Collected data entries
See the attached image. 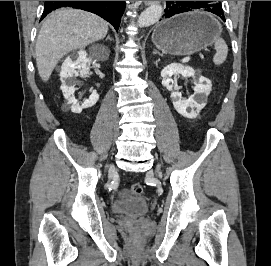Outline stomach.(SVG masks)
<instances>
[{
    "label": "stomach",
    "instance_id": "stomach-1",
    "mask_svg": "<svg viewBox=\"0 0 271 266\" xmlns=\"http://www.w3.org/2000/svg\"><path fill=\"white\" fill-rule=\"evenodd\" d=\"M220 32L219 23L210 14L192 11L157 24L152 41L164 53L190 55L211 45Z\"/></svg>",
    "mask_w": 271,
    "mask_h": 266
}]
</instances>
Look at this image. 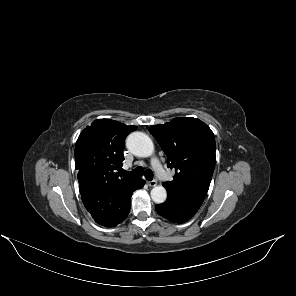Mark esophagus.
Segmentation results:
<instances>
[{"label":"esophagus","mask_w":296,"mask_h":296,"mask_svg":"<svg viewBox=\"0 0 296 296\" xmlns=\"http://www.w3.org/2000/svg\"><path fill=\"white\" fill-rule=\"evenodd\" d=\"M147 184H148L150 187H154V186L157 185V180L154 179V180H152V181H147Z\"/></svg>","instance_id":"34e87169"}]
</instances>
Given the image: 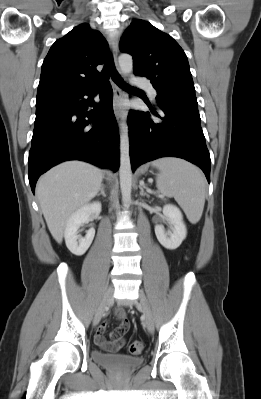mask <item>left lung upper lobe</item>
<instances>
[{
  "label": "left lung upper lobe",
  "mask_w": 261,
  "mask_h": 399,
  "mask_svg": "<svg viewBox=\"0 0 261 399\" xmlns=\"http://www.w3.org/2000/svg\"><path fill=\"white\" fill-rule=\"evenodd\" d=\"M120 49L133 56L134 73L151 80L157 103L197 102L187 56L170 35L147 21L135 20L121 37Z\"/></svg>",
  "instance_id": "1"
}]
</instances>
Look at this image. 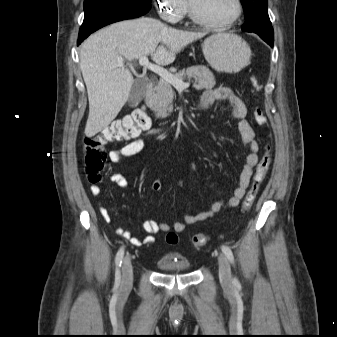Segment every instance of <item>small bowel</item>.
Wrapping results in <instances>:
<instances>
[{"instance_id":"obj_1","label":"small bowel","mask_w":337,"mask_h":337,"mask_svg":"<svg viewBox=\"0 0 337 337\" xmlns=\"http://www.w3.org/2000/svg\"><path fill=\"white\" fill-rule=\"evenodd\" d=\"M216 101H225L228 103L233 117L239 121L238 129L241 134L242 143L249 150L245 164L238 177V186L235 188L232 196L229 199L216 200L207 209L199 213L186 214L183 216V221H174L172 224L159 222L154 219L144 221L142 223V229L145 233H147V235L143 238L133 236L130 231L124 229L121 226L116 227L115 233L124 239L129 240L132 245L142 246L153 244L155 242L153 234L158 232H183L186 228V225L195 224L197 222L211 218L224 208L237 206L246 194L253 170L258 163L257 152L259 148L258 143L255 140V133L249 122L246 120L247 107L243 99L231 88L226 86L205 90L201 96L199 106L201 109L206 110L209 109ZM143 148L144 139L136 138L120 148L111 150L108 154V158L111 163H119L124 158H128L140 153ZM196 166V162L190 163L188 167L190 174L194 172ZM109 180L120 188H126L128 186L127 179L120 173L110 174ZM151 188L155 192L161 191V181L154 180L151 184ZM90 192L92 195L98 196L101 193V188L98 184H92L90 186ZM99 211L106 222H110L112 220L109 211L102 204H100Z\"/></svg>"}]
</instances>
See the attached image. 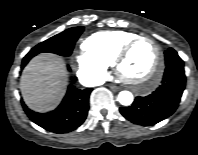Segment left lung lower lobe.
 <instances>
[{"mask_svg": "<svg viewBox=\"0 0 198 155\" xmlns=\"http://www.w3.org/2000/svg\"><path fill=\"white\" fill-rule=\"evenodd\" d=\"M184 65L173 63L166 67L159 88L145 97H137L129 107H121V114L134 124L154 125L177 109L185 88Z\"/></svg>", "mask_w": 198, "mask_h": 155, "instance_id": "0a47b994", "label": "left lung lower lobe"}]
</instances>
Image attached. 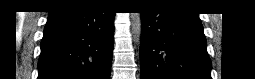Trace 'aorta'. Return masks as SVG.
Listing matches in <instances>:
<instances>
[{"mask_svg": "<svg viewBox=\"0 0 255 79\" xmlns=\"http://www.w3.org/2000/svg\"><path fill=\"white\" fill-rule=\"evenodd\" d=\"M131 27L136 42H140L142 34V18L140 13H131Z\"/></svg>", "mask_w": 255, "mask_h": 79, "instance_id": "aorta-1", "label": "aorta"}]
</instances>
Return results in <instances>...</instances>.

> Problem
Please go through each line of the data and count those that contain the string "results"; give that number alone.

> Answer to this exercise
3